Latest Release Graphic and Notes NEW
With each new release, users will now see a “NEW RELEASE!” banner, encouraging them to click either the banner or the documentation icon, which now features a link to the latest release notes. This provides a quick way to explore the newest updates for HYAS Protect. Once clicked, the banner will disappear until the next release is available.
Benefits:
Increased Awareness of Updates: The banner and link ensure that users are immediately informed about the latest features, fixes, or enhancements.

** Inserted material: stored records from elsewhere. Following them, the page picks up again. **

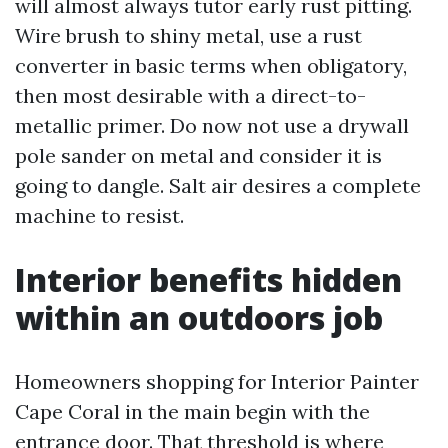
will almost always tutor early rust pitting.
Wire brush to shiny metal, use a rust
converter in basic terms when obligatory,
then most desirable with a direct-to-
metallic primer. Do now not use a drywall
pole sander on metal and consider it is
going to dangle. Salt air desires a complete
machine to resist.
Interior benefits hidden
within an outdoors job
Homeowners shopping for Interior Painter
Cape Coral in the main begin with the
entrance door. That threshold is where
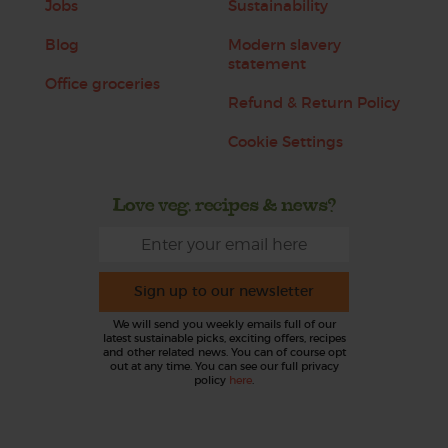
Jobs
Sustainability
Blog
Modern slavery
statement
Office groceries
Refund & Return Policy
Cookie Settings
Love veg, recipes & news?
Sign up to our newsletter
We will send you weekly emails full of our
latest sustainable picks, exciting offers, recipes
and other related news. You can of course opt
out at any time. You can see our full privacy
policy
here
.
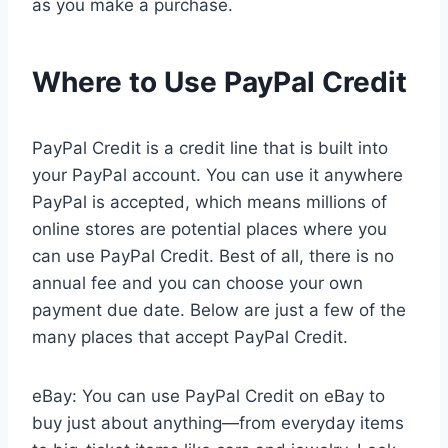
as you make a purchase.
Where to Use PayPal Credit
PayPal Credit is a credit line that is built into
your PayPal account. You can use it anywhere
PayPal is accepted, which means millions of
online stores are potential places where you
can use PayPal Credit. Best of all, there is no
annual fee and you can choose your own
payment due date. Below are just a few of the
many places that accept PayPal Credit.
eBay: You can use PayPal Credit on eBay to
buy just about anything—from everyday items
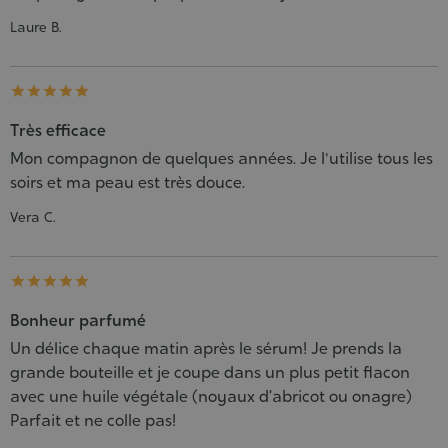
Laure B.





Très efficace
Mon compagnon de quelques années. Je l'utilise tous les
soirs et ma peau est très douce.
Vera C.





Bonheur parfumé
Un délice chaque matin après le sérum! Je prends la
grande bouteille et je coupe dans un plus petit flacon
avec une huile végétale (noyaux d’abricot ou onagre)
Parfait et ne colle pas!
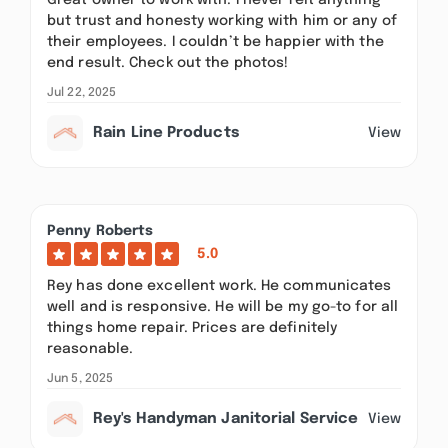
Great owner to work with. I never felt anything
but trust and honesty working with him or any of
their employees. I couldn’t be happier with the
end result. Check out the photos!
Jul 22, 2025
Rain Line Products
View
Penny Roberts
5.0
Rey has done excellent work. He communicates
well and is responsive. He will be my go-to for all
things home repair. Prices are definitely
reasonable.
Jun 5, 2025
Rey's Handyman Janitorial Service
View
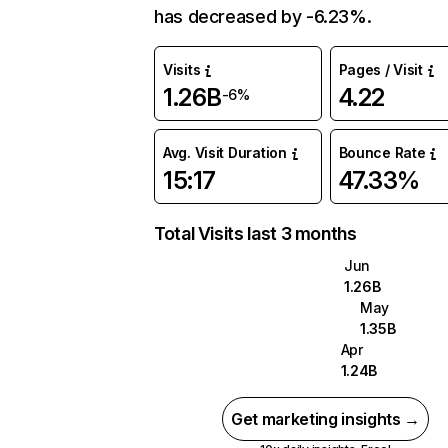
has decreased by -6.23%.
Visits
Pages / Visit
1.26B
4.22
-6%
Avg. Visit Duration
Bounce Rate
15:17
47.33%
Total Visits last 3 months
Jun
1.26B
May
1.35B
Apr
1.24B
Get marketing insights →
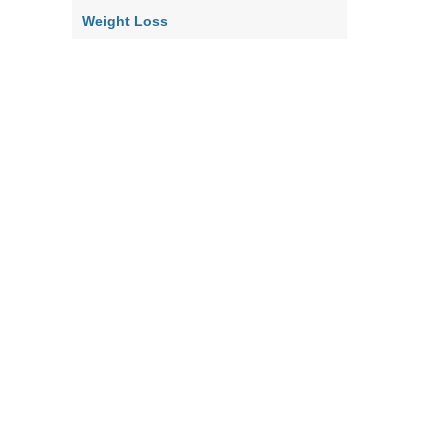
Weight Loss
Home
Contact Us
About Us
Our Policy
Terms & Co
|
|
|
|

Streamlined Navigation: Offers a convenient and simple way to access detailed release information, saving time and effort when trying to understand how updates affect usage of HYAS Protect.

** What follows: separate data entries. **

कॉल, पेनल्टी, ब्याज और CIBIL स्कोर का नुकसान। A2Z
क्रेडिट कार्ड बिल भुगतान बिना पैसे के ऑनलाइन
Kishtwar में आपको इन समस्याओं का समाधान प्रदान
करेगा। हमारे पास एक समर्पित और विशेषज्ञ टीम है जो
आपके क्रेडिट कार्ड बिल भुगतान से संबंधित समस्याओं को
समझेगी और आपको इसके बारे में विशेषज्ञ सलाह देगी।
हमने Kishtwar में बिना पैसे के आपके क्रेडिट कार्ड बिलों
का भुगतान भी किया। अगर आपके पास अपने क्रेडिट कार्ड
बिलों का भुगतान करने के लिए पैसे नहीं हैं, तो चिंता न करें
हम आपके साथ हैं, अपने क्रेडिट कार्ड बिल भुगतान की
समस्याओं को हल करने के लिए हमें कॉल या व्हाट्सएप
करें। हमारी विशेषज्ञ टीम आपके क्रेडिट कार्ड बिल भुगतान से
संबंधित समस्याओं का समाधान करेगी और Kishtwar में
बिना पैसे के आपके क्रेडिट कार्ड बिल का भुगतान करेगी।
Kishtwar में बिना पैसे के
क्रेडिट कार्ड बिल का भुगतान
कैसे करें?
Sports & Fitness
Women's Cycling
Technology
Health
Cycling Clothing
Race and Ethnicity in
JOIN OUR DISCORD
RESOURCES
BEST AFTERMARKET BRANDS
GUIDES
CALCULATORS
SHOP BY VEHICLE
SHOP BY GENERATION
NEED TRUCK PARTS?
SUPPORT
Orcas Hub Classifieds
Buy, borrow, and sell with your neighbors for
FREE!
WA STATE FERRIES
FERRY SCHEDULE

Microsoft Defender for Endpoint Integration Block Reason VisibilityIMPROVEMENT
When utilizing the Microsoft Defender for Endpoint integration, Client’s are now given the additional context into why the query was blocked. This additional information is included in the ‘Description’ section in MDE and under the ‘Notes’ section in the HYAS Protect MDE list.
Benefits:
Enhanced Clarity: Clients receive detailed context on why queries were blocked, including specific reasons like ‘Blocked Category - Criminal’ or ‘Malicious Cyber Activity - Dangerous 3rd Party Infrastructure’. This transparency helps Clients understand the rationale behind each block.
Improved Data Management: With additional information provided in both the MDE and HYAS Protect lists, Clients can more easily sort and manage their data. This helps in efficiently handling block lists and ensuring that critical security decisions are based on well-understood factors.
Streamlined Adjustments: The detailed context allows clients to quickly identify and adjust any configurations if necessary. Understanding the reasons behind blocks facilitates more informed decisions about potential changes to their security settings.